Deux Eurofighter italiens, basés à Šiauliai en Lituanie, et deux F-16 turcs déployés à Ämari ont décollé en urgence après la détection d’un drone non identifié au-dessus de la Lettonie. Une fois l’appareil formellement identifié, l’un des chasseurs italiens a abattu le drone au-dessus d’une zone inhabitée.
L’opération a été coordonnée par le Centre d’opérations aériennes combinées (CAOC) de l’OTAN à Uedem et par le Commandement aérien allié installé sur la base de Ramstein, en Allemagne.
Selon l’OTAN, le passage de la traditionnelle mission de police du ciel à une véritable mission de défense aérienne permet désormais à l’Alliance de répondre de manière plus souple à un éventail élargi de menaces, grâce à un dispositif de défense à plusieurs niveaux.
La présence de chasseurs turcs dans le nord de l’Europe s’inscrit dans le prolongement des décisions prises lors du sommet de l’OTAN organisé en juillet à Ankara. Les Alliés avaient alors décidé de transformer, à compter du 1er août, la mission de police aérienne menée depuis plus de vingt ans dans les pays baltes en une mission de défense aérienne à part entière.
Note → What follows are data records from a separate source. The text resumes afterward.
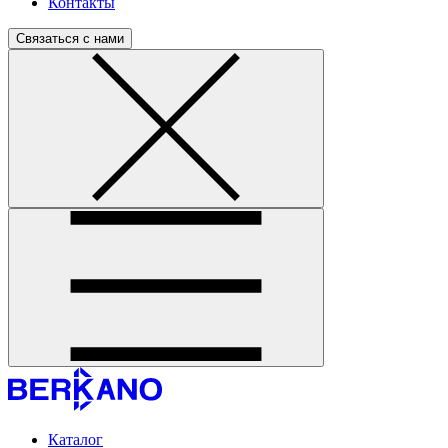
Контакты
Связаться с нами
Каталог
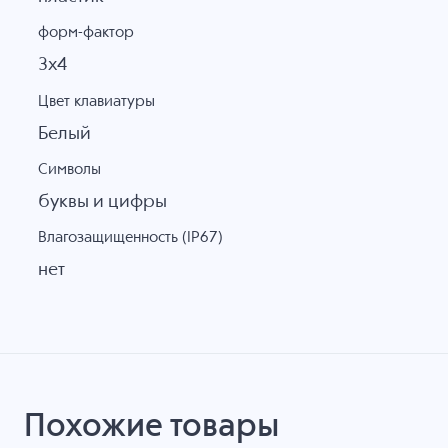
форм-фактор
3х4
Цвет клавиатуры
Белый
Символы
буквы и цифры
Влагозащищенность (IP67)
нет
Похожие товары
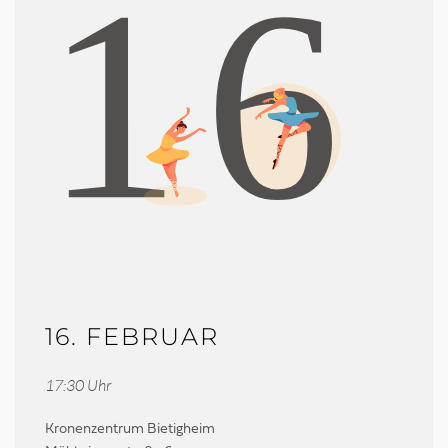
16. FEBRUAR
17:30 Uhr
Kronenzentrum Bietigheim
Dans ce cadre, cinq F-16 de l’armée de l’air turque, accompagnés de leurs équipes au sol, ont été déployés le 1er août sur la base d’Ämari, où ils ont relevé les forces portugaises. Leur mission doit se poursuivre jusqu’au 30 novembre.
Les incursions de drones et les alertes aériennes se sont multipliées ces derniers mois dans les pays baltes et sur le flanc oriental de l’OTAN, contribuant à accélérer le renforcement militaire de la région. En 2026, les dépenses de défense des États baltes devraient ainsi approcher 5 % de leur PIB.